Thanks to @mereplebeian for alerting me to this one, it's written by her friend Dermot Canavan, someone I remember meeting back in the last century, when we were at University.
Canavan is an actor and Third Finger, Left Hand is his first full length play which is making its first appearance in London at the Trafalgar Studios 2 having won awards at the Edinburgh Fringe. It is a two-hander that sees feuding sisters Niamh (Imogen Stubbs) and Grace (Amanda Daniels) reminiscing about growing up in Preston during the 1970s. But could the trip down memory lane and Niamh's terminal cancer reconcile the sisters?
This is a bittersweet tale that has you laughing one moment and crying the next. Flitting backwards and forwards from their childhood and adolescence to adulthood with a mutual love of dancing and the Northern Soul scene as the back drop; there is a lot of dancing.
No doubt there is something personal everyone can related to about family life in Third Finger, Left Hand. For me it was the frustration felt by the sisters waiting patiently for their parents to get ready to leave for a family trip to Blackpool. My parents always decided to have a cuppa after parking up at Alton Towers when my brother and I were just desperate to start queueing for the rides.
The bitterness comes, not just from the stories of horrendous punishment beatings handed out by the father but also from a mixture of tragedy and resentment for past behaviour. Grace is the one that is always there at the difficult times while Niamh, the favoured first born, absconds unable to cope.

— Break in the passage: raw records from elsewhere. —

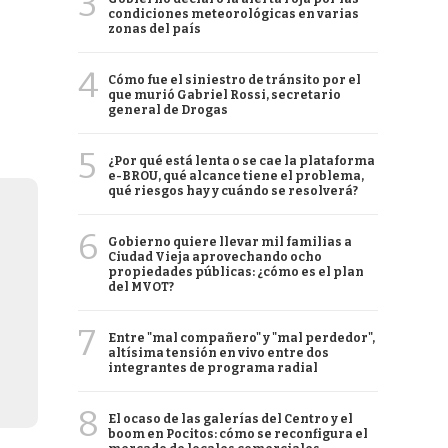
3
condiciones meteorológicas en varias
zonas del país
4
Cómo fue el siniestro de tránsito por el
que murió Gabriel Rossi, secretario
general de Drogas
5
¿Por qué está lenta o se cae la plataforma
e-BROU, qué alcance tiene el problema,
qué riesgos hay y cuándo se resolverá?
6
Gobierno quiere llevar mil familias a
Ciudad Vieja aprovechando ocho
propiedades públicas: ¿cómo es el plan
del MVOT?
7
Entre "mal compañero" y "mal perdedor",
altísima tensión en vivo entre dos
integrantes de programa radial
8
El ocaso de las galerías del Centro y el
boom en Pocitos: cómo se reconfigura el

For all its good and bad recollections the plays success comes from the fact that it is rooted in personal experience, it feels real and genuine. There is no theatrical language and obvious contrivance, it is heartfelt both in script and in the two superb performances.
Definitely worth a look, Third Finger, Left Hand runs at the Trafalgar Studios 2 until April 27.
An easy peasy one, the wonderful Imogen Stubbs played Getrude to Mr W's Hamlet.